Required action: In this exercise, print only the lines of the records below from the one with "الأستاذ إدريس الهلالي" through the one with "時に確認できます。このような視認性により、顧客は商品", inclusive. Pictures are not part of the copy.

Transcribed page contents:

>>>>>

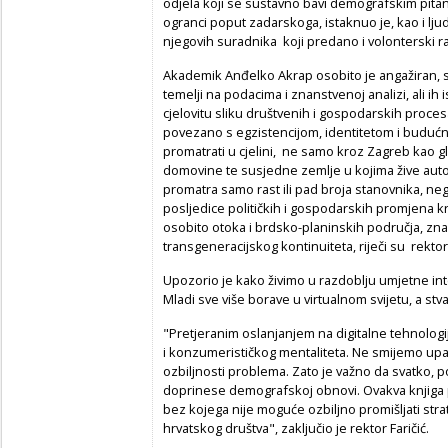
odjela koji se sustavno bavi demografskim pitan
ogranci poput zadarskoga, istaknuo je, kao i lju
njegovih suradnika koji predano i volonterski r
Akademik Anđelko Akrap osobito je angažiran, str
temelji na podacima i znanstvenoj analizi, ali ih 
cjelovitu sliku društvenih i gospodarskih proce
povezano s egzistencijom, identitetom i budu
promatrati u cjelini, ne samo kroz Zagreb kao gl
domovine te susjedne zemlje u kojima žive aut
promatra samo rast ili pad broja stanovnika, nego
posljedice političkih i gospodarskih promjena kr
osobito otoka i brdsko-planinskih područja, znači
transgeneracijskog kontinuiteta, riječi su rektora
Upozorio je kako živimo u razdoblju umjetne intel
Mladi sve više borave u virtualnom svijetu, a stva
"Pretjeranim oslanjanjem na digitalne tehnologij
i konzumerističkog mentaliteta. Ne smijemo upas
ozbiljnosti problema. Zato je važno da svatko, po
doprinese demografskoj obnovi. Ovakva knjiga p
bez kojega nije moguće ozbiljno promišljati str
hrvatskog društva", zaključio je rektor Faričić.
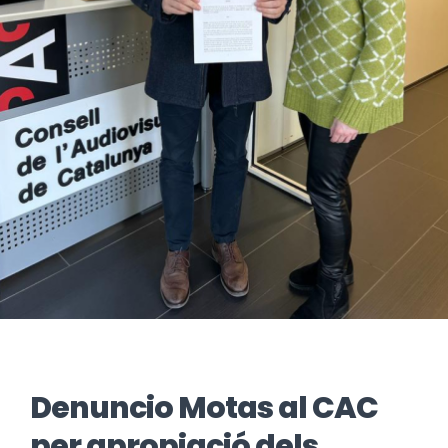
Denuncio Motas al CAC
per apropiació dels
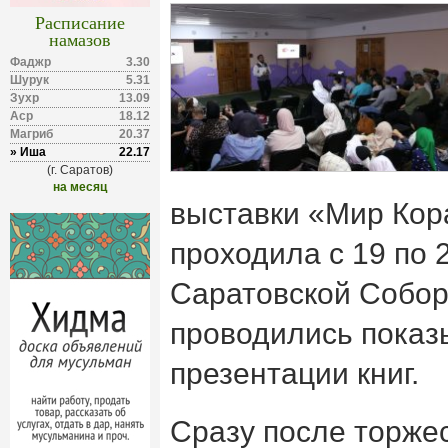
Расписание
намазов
Фаджр
3.30
Шурук
5.31
Зухр
13.09
Аср
18.12
Магриб
20.37
» Иша
22.17
(г. Саратов)
на месяц
выставки «Мир Кор
проходила с 19 по 
Саратовской Собор
проводились показ
презентации книг.
Сразу после торже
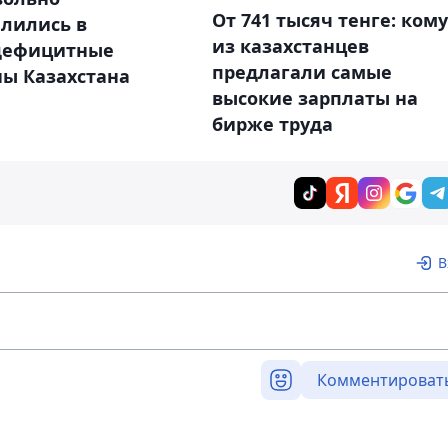
От 741 тысяч тенге: кому
елились в
из казахстанцев
дефицитные
предлагали самые
ны Казахстана
высокие зарплаты на
бирже труда
В
Комментироват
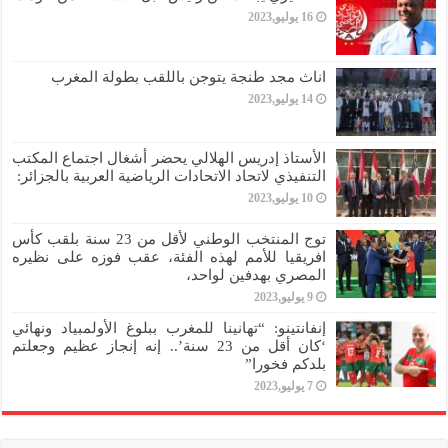
16 يوليو,2023
اناث مجد طنجة يتوجن باللقب بطولة المغرب
14 يوليو,2023
الأستاذ إدريس الهلالي يحضر أشغال اجتماع المكتب
التنفيذي لاتحاد الاتحادات الرياضية العربية بالجزائر:
10 يوليو,2023
توج المنتخب الوطني لأقل من 23 سنة بلقب كأس
افريقيا للأمم لهذه الفئة، عقب فوزه على نظيره
المصري بهدفين لواحد،
9 يوليو,2023
إنفانتينو: “تهانينا للمغرب ببلوغ الأولمبياد ونهائي
‘كان أقل من 23 سنة’.. إنه إنجاز عظيم وجعلتم
بلدكم فخورا”
7 يوليو,2023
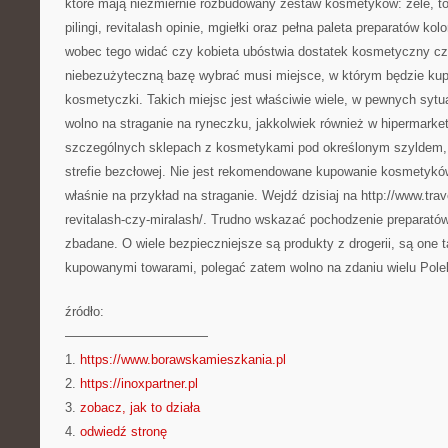
które mają niezmiernie rozbudowany zestaw kosmetyków: żele, to
pilingi, revitalash opinie, mgiełki oraz pełna paleta preparatów ko
wobec tego widać czy kobieta ubóstwia dostatek kosmetyczny cz
niebezużyteczną bazę wybrać musi miejsce, w którym będzie kup
kosmetyczki. Takich miejsc jest właściwie wiele, w pewnych syt
wolno na straganie na ryneczku, jakkolwiek również w hipermarket
szczególnych sklepach z kosmetykami pod określonym szyldem, 
strefie bezcłowej. Nie jest rekomendowane kupowanie kosmetyków
właśnie na przykład na straganie. Wejdź dzisiaj na http://www.tra
revitalash-czy-miralash/. Trudno wskazać pochodzenie preparatów
zbadane. O wiele bezpieczniejsze są produkty z drogerii, są one 
kupowanymi towarami, polegać zatem wolno na zdaniu wielu Pole
źródło:
———————————
1.
https://www.borawskamieszkania.pl
2.
https://inoxpartner.pl
3.
zobacz, jak to działa
4.
odwiedź stronę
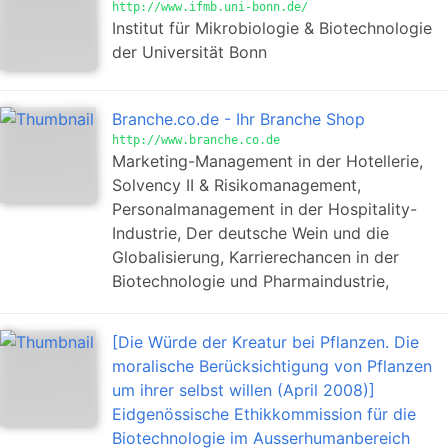
http://www.ifmb.uni-bonn.de/
Institut für Mikrobiologie & Biotechnologie
der Universität Bonn
Branche.co.de - Ihr Branche Shop
http://www.branche.co.de
Marketing-Management in der Hotellerie,
Solvency II & Risikomanagement,
Personalmanagement in der Hospitality-
Industrie, Der deutsche Wein und die
Globalisierung, Karrierechancen in der
Biotechnologie und Pharmaindustrie,
[Die Würde der Kreatur bei Pflanzen. Die
moralische Berücksichtigung von Pflanzen
um ihrer selbst willen (April 2008)]
Eidgenössische Ethikkommission für die
Biotechnologie im Ausserhumanbereich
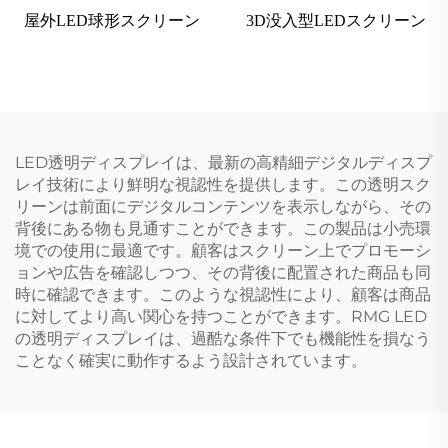
屋外LED球形スクリーン
3D没入型LEDスクリーン
LED透明ディスプレイは、最新の高精細デジタルディスプ
レイ技術により鮮明な視認性を提供します。この透明スク
リーンは前面にデジタルコンテンツを表示しながら、その
背後にある物も見通すことができます。この製品は小売環
境での使用に最適です。顧客はスクリーン上でプロモーシ
ョンや広告を確認しつつ、その背後に配置された商品も同
時に確認できます。このような視認性により、顧客は商品
に対してより高い関心を持つことができます。RMG LED
の透明ディスプレイは、過酷な条件下でも機能性を損なう
ことなく確実に動作するよう設計されています。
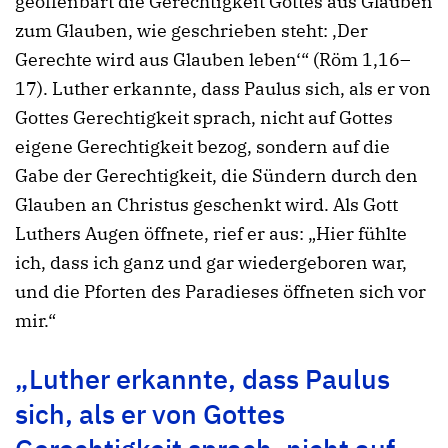
geoffenbart die Gerechtigkeit Gottes aus Glauben
zum Glauben, wie geschrieben steht: ‚Der
Gerechte wird aus Glauben leben‘“ (Röm 1,16–
17). Luther erkannte, dass Paulus sich, als er von
Gottes Gerechtigkeit sprach, nicht auf Gottes
eigene Gerechtigkeit bezog, sondern auf die
Gabe der Gerechtigkeit, die Sündern durch den
Glauben an Christus geschenkt wird. Als Gott
Luthers Augen öffnete, rief er aus: „Hier fühlte
ich, dass ich ganz und gar wiedergeboren war,
und die Pforten des Paradieses öffneten sich vor
mir.“
„Luther erkannte, dass Paulus
sich, als er von Gottes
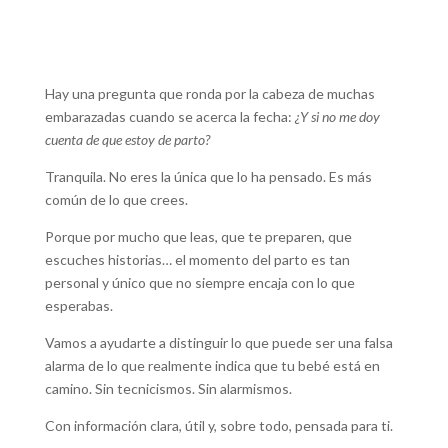
Hay una pregunta que ronda por la cabeza de muchas
embarazadas cuando se acerca la fecha:
¿Y si no me doy
cuenta de que estoy de parto?
Tranquila. No eres la única que lo ha pensado. Es más
común de lo que crees.
Porque por mucho que leas, que te preparen, que
escuches historias… el momento del parto es tan
personal y único que no siempre encaja con lo que
esperabas.
Vamos a ayudarte a distinguir lo que puede ser una falsa
alarma de lo que realmente indica que tu bebé está en
camino. Sin tecnicismos. Sin alarmismos.
Con información clara, útil y, sobre todo, pensada para ti.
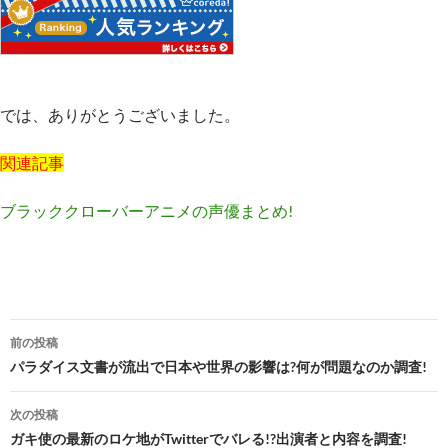
では、ありがとうございました。
関連記事
ブラッククローバーアニメの声優まとめ!
投
前の投稿
稿
パラダイス文書が流出で日本や世界の影響は?何が問題なのか調査!
ナ
次の投稿
ビ
ガキ使の最新のロケ地がTwitterでバレる!?出演者と内容を調査!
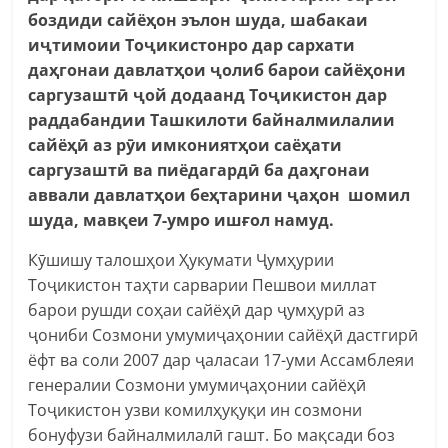
боздиди сайёҳон эълон шуда, шабакаи
иҷтимоии Тоҷикистонро дар сархати
даҳгонаи давлатҳои ҷолиб барои сайёҳони
саргузаштӣ ҷой додаанд Тоҷикистон дар
раддабандии Ташкилоти байналмилалии
сайёҳӣ аз рӯи имкониятҳои саёҳати
саргузаштӣ ва пиёдагардӣ ба даҳгонаи
аввали давлатҳои беҳтарини ҷаҳон шомил
шуда, мавқеи 7-умро ишғол намуд.
Кӯшишу талошҳои Ҳукумати Ҷумҳурии
Тоҷикистон таҳти сарварии Пешвои миллат
барои рушди соҳаи сайёҳӣ дар ҷумҳурӣ аз
ҷониби Созмони умумиҷаҳонии сайёҳӣ дастгирӣ
ёфт ва соли 2007 дар ҷаласаи 17-уми Ассамблеяи
генералии Созмони умумиҷаҳонии сайёҳӣ
Тоҷикистон узви комилҳуқуқи ин созмони
бонуфузи байналмилалӣ гашт. Бо мақсади боз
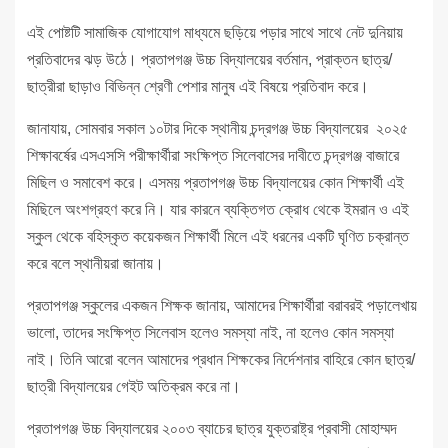
এই পোষ্টটি সামাজিক যোগাযোগ মাধ্যমে ছড়িয়ে পড়ার সাথে সাথে নেট দুনিয়ায়
প্রতিবাদের ঝড় উঠে। প্রতাপগঞ্জ উচ্চ বিদ্যালয়ের বর্তমান, প্রাক্তন ছাত্র/
ছাত্রীরা ছাড়াও বিভিন্ন শ্রেণী পেশার মানুষ এই বিষয়ে প্রতিবাদ করে।
জানাযায়, সোমবার সকাল ১০টার দিকে স্থানীয় চন্দ্রগঞ্জ উচ্চ বিদ্যালয়ের ২০২৫
শিক্ষাবর্ষের এসএসসি পরীক্ষার্থীরা সংক্ষিপ্ত সিলেবাসের দাবীতে চন্দ্রগঞ্জ বাজারে
মিছিল ও সমাবেশ করে। এসময় প্রতাপগঞ্জ উচ্চ বিদ্যালয়ের কোন শিক্ষার্থী এই
মিছিলে অংশগ্রহণ করে নি। যার কারনে ব্যক্তিগত ক্রোধ থেকে ইমরান ও এই
স্কুল থেকে বহিস্কৃত কয়েকজন শিক্ষার্থী মিলে এই ধরনের একটি ঘৃণিত চক্রান্ত
করে বলে স্থানীয়রা জানায়।
প্রতাপগঞ্জ স্কুলের একজন শিক্ষক জানায়, আমাদের শিক্ষার্থীরা বরাবরই পড়ালেখায়
ভালো, তাদের সংক্ষিপ্ত সিলেবাস হলেও সমস্যা নাই, না হলেও কোন সমস্যা
নাই। তিনি আরো বলেন আমাদের প্রধান শিক্ষকের নির্দেশনার বাহিরে কোন ছাত্র/
ছাত্রী বিদ্যালয়ের গেইট অতিক্রম করে না।
প্রতাপগঞ্জ উচ্চ বিদ্যালয়ের ২০০৩ ব্যাচের ছাত্র যুক্তরাষ্ট্র প্রবাসী মোহাম্মদ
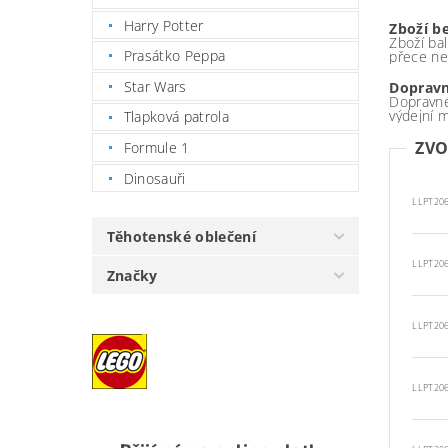
Harry Potter
Zboží b
Zboží bal
Prasátko Peppa
přece ne
Star Wars
Dopravn
Dopravné
výdejní 
Tlapková patrola
ZVO
Formule 1
Dinosauři
LLPT20
Těhotenské oblečení
LLPT20
Značky
LLPT20
LLPT20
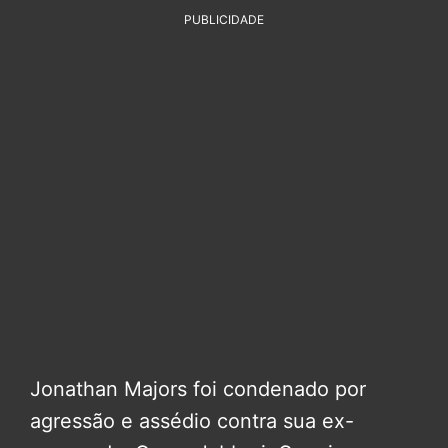
PUBLICIDADE
Jonathan Majors foi condenado por
agressão e assédio contra sua ex-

<<<<<

Result of the exercise:
الأستاذ إدريس الهلالي يحضر أشغال اجتماع المكتب
التنفيذي لاتحاد الاتحادات الرياضية العربية بالجزائر:
10 يوليو,2023
توج المنتخب الوطني لأقل من 23 سنة بلقب كأس
افريقيا للأمم لهذه الفئة، عقب فوزه على نظيره
المصري بهدفين لواحد،
9 يوليو,2023
إنفانتينو: “تهانينا للمغرب ببلوغ الأولمبياد ونهائي
‘كان أقل من 23 سنة’.. إنه إنجاز عظيم وجعلتم
بلدكم فخورا”
7 يوليو,2023
które mają niezmiernie rozbudowany zestaw kosmetyków: żele, to
pilingi, revitalash opinie, mgiełki oraz pełna paleta preparatów ko
wobec tego widać czy kobieta ubóstwia dostatek kosmetyczny cz
niebezużyteczną bazę wybrać musi miejsce, w którym będzie kup
kosmetyczki. Takich miejsc jest właściwie wiele, w pewnych syt
wolno na straganie na ryneczku, jakkolwiek również w hipermarket
szczególnych sklepach z kosmetykami pod określonym szyldem, 
strefie bezcłowej. Nie jest rekomendowane kupowanie kosmetyków
właśnie na przykład na straganie. Wejdź dzisiaj na http://www.tra
revitalash-czy-miralash/. Trudno wskazać pochodzenie preparatów
zbadane. O wiele bezpieczniejsze są produkty z drogerii, są one 
kupowanymi towarami, polegać zatem wolno na zdaniu wielu Pole
źródło:
———————————
1.
https://www.borawskamieszkania.pl
2.
https://inoxpartner.pl
3.
zobacz, jak to działa
4.
odwiedź stronę
http://www.ifmb.uni-bonn.de/
Institut für Mikrobiologie & Biotechnologie
der Universität Bonn
Branche.co.de - Ihr Branche Shop
http://www.branche.co.de
Marketing-Management in der Hotellerie,
Solvency II & Risikomanagement,
Personalmanagement in der Hospitality-
Industrie, Der deutsche Wein und die
Globalisierung, Karrierechancen in der
Biotechnologie und Pharmaindustrie,
[Die Würde der Kreatur bei Pflanzen. Die
moralische Berücksichtigung von Pflanzen
um ihrer selbst willen (April 2008)]
Eidgenössische Ethikkommission für die
Biotechnologie im Ausserhumanbereich
屋外LED球形スクリーン
3D没入型LEDスクリーン
LED透明ディスプレイは、最新の高精細デジタルディスプ
レイ技術により鮮明な視認性を提供します。この透明スク
リーンは前面にデジタルコンテンツを表示しながら、その
背後にある物も見通すことができます。この製品は小売環
境での使用に最適です。顧客はスクリーン上でプロモーシ
ョンや広告を確認しつつ、その背後に配置された商品も同
時に確認できます。このような視認性により、顧客は商品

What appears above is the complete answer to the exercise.